The knowledge of what it is like to see red is
not logically entailed by the physical facts about the knowledge of what it is like to see red. That is the point.
When we say that the experience is logically entailed by the physical facts about seeing red, we simply mean that the physical process of seeing red logically implies the existence of the experience of seeing red. This does not in any way mean that reading those facts from a book (which is simply a description of the process of seeing red) is going to produce the experience, or the memory of having had the experience.
OK. The knowledge part now. If you know all the physical facts about seeing red, then necessarily you know what it's like to experience red, if experiencing red is a physical fact.
Experiencing red is not a physical fact. It is a physical process. You can know all the physical facts about that process, but this is not the same as actually having the process occur in your brain.
Either you know it by virtue of knowing all the physical facts (and materialism is true), you don't it even though you know all the physical facts (and materialism is false) or the experience of seeing red doesn't contain any information, that is to say, isn't a fact that you can know.
The fact that you know all the physical facts does not imply that you know what it is like to see red.

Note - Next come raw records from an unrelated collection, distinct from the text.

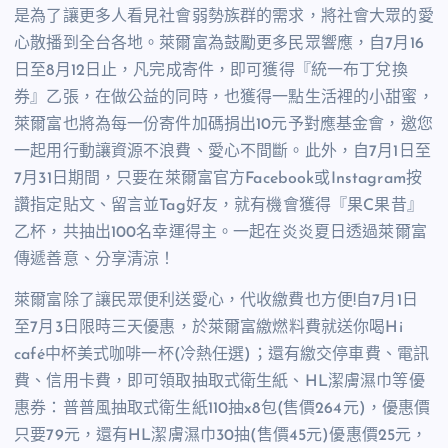
是為了讓更多人看見社會弱勢族群的需求，將社會大眾的愛
心散播到全台各地。萊爾富為鼓勵更多民眾響應，自7月16
日至8月12日止，凡完成寄件，即可獲得『統一布丁兌換
券』乙張，在做公益的同時，也獲得一點生活裡的小甜蜜，
萊爾富也將為每一份寄件加碼捐出10元予對應基金會，邀您
一起用行動讓資源不浪費、愛心不間斷。此外，自7月1日至
7月31日期間，只要在萊爾富官方Facebook或Instagram按
讚指定貼文、留言並Tag好友，就有機會獲得『果C果昔』
乙杯，共抽出100名幸運得主。一起在炎炎夏日透過萊爾富
傳遞善意、分享清涼！
萊爾富除了讓民眾便利送愛心，代收繳費也方便!自7月1日
至7月3日限時三天優惠，於萊爾富繳燃料費就送你喝Hi
café中杯美式咖啡一杯(冷熱任選)；還有繳交停車費、電訊
費、信用卡費，即可領取抽取式衛生紙、HL潔膚濕巾等優
惠券：普普風抽取式衛生紙110抽x8包(售價264元)，優惠價
只要79元，還有HL潔膚濕巾30抽(售價45元)優惠價25元，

Saying that you know all the physical facts simply means that you have a complete description of the physical brain state that corresponds to you knowing what it is like to see red. It does not equate to you actually possessing that brain state.
Memories are physical, yes. The experience of memories isn't.
But we aren't talking about experience of memories here. We are talking about the memories. Presumably, even under your brand of Dualism, if we were to alter Mary's brain state so that she possessed the memory of having seen red, she would then know what it is like to see red, because she would experience that memory. Under Physicalism, the situation is the same, except that it is also her brain which experiences the memory, rather than something else. The effect is the same though. Either way the knowledge of what it is like to see red is a physical memory, located in the brain. Simply reading all the physical facts about that brain state is not going to cause that brain state to appear in her brain, which is what the Mary experiment is implying should be expected to happen.
From my position, information has a dual quality. The information about the content of qualia isn't physical information, it's phenomenal information. It isn't "contained" in our brains, as it were.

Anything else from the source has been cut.